WORK REQUEST: From the entries below, copy every line that has the word "tehdä".

(Collection entries)

◇ ◇ ◇

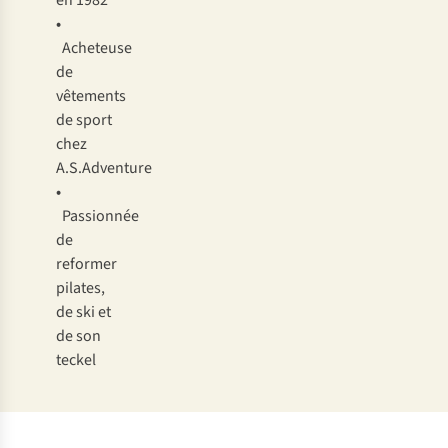
en 1982
•
Acheteuse
de
vêtements
de sport
chez
A.S.Adventure
•
Passionnée
de
reformer
pilates,
de ski et
de son
teckel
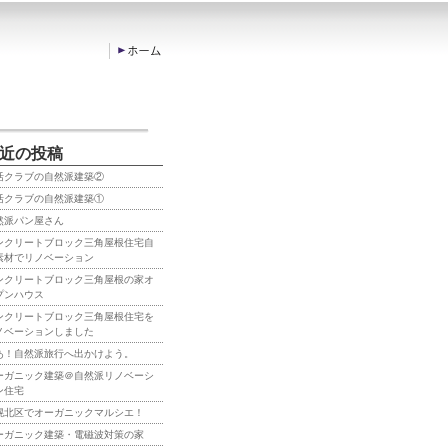
近の投稿
活クラブの自然派建築②
活クラブの自然派建築①
然派パン屋さん
ンクリートブロック三角屋根住宅自
素材でリノベーション
ンクリートブロック三角屋根の家オ
プンハウス
ンクリートブロック三角屋根住宅を
ノベーションしました
あ！自然派旅行へ出かけよう。
ーガニック建築＠自然派リノベーシ
ン住宅
幌北区でオーガニックマルシエ！
ーガニック建築・電磁波対策の家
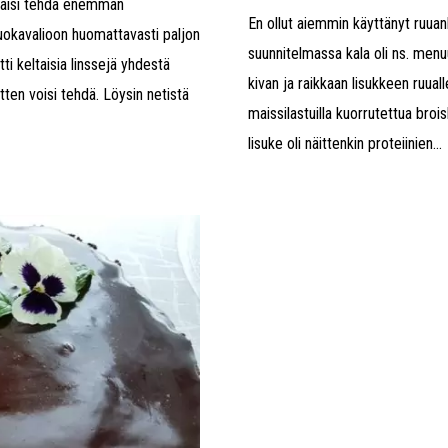
itäisi tehdä enemmän
En ollut aiemmin käyttänyt ruuan
 ruokavalioon huomattavasti paljon
suunnitelmassa kala oli ns. menuu
ti keltaisia linssejä yhdestä
kivan ja raikkaan lisukkeen ruual
tten voisi tehdä. Löysin netistä
maissilastuilla kuorrutettua broi
lisuke oli näittenkin proteiinien...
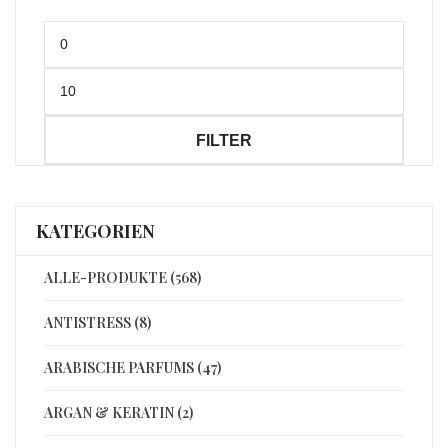
Min.
Preis
Max.
Preis
FILTER
KATEGORIEN
ALLE-PRODUKTE (568)
ANTISTRESS (8)
ARABISCHE PARFUMS (47)
ARGAN & KERATIN (2)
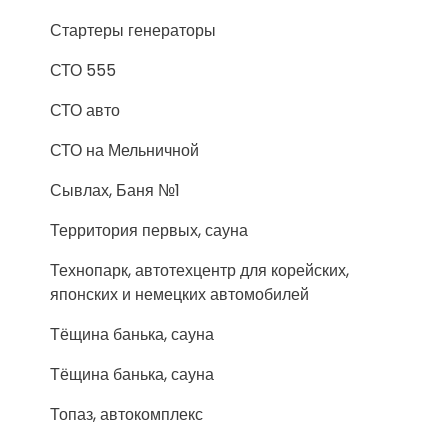
Стартеры генераторы
СТО 555
СТО авто
СТО на Мельничной
Сывлах, Баня №1
Территория первых, сауна
Технопарк, автотехцентр для корейских,
японских и немецких автомобилей
Тёщина банька, сауна
Тёщина банька, сауна
Топаз, автокомплекс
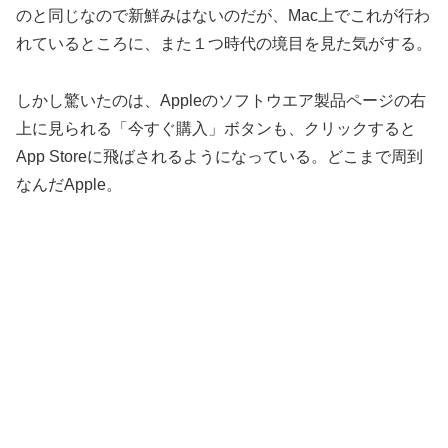
のと同じなので新鮮みはないのだが、Mac上でこれが行わ
れているところに、また１つ時代の境目を見た気がする。
しかし驚いたのは、Appleのソフトウエア製品ページの右
上に見られる「今すぐ購入」ボタンも、クリックすると
App Storeに飛ばされるようになっている。どこまで周到
なんだApple。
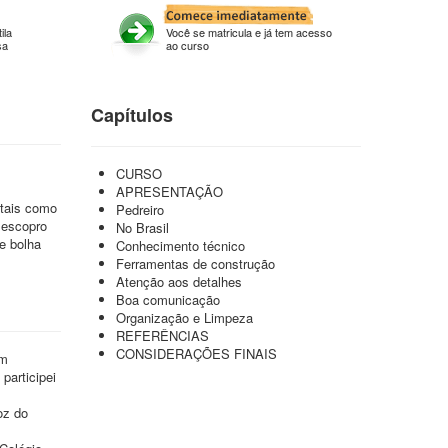
ila
Você se matricula e já tem acesso
sa
ao curso
Capítulos
CURSO
APRESENTAÇÃO
 tais como
Pedreiro
o escopro
No Brasil
de bolha
Conhecimento técnico
Ferramentas de construção
Atenção aos detalhes
Boa comunicação
Organização e Limpeza
REFERÊNCIAS
CONSIDERAÇÕES FINAIS
em
articipei
oz do
.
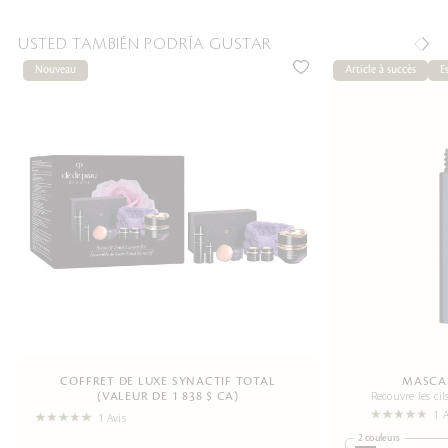
USTED TAMBIÉN PODRÍA GUSTAR
Nouveau
Article à succès
E
COFFRET DE LUXE SYNACTIF TOTAL
MASCAR
Recouvre les ci
(VALEUR DE 1 838 $ CA)
1 A
1 Avis
2 couleurs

◇ ◇ ◇

RESPONSE TO THIS EXERCISE:
itäisi tehdä enemmän
tten voisi tehdä. Löysin netistä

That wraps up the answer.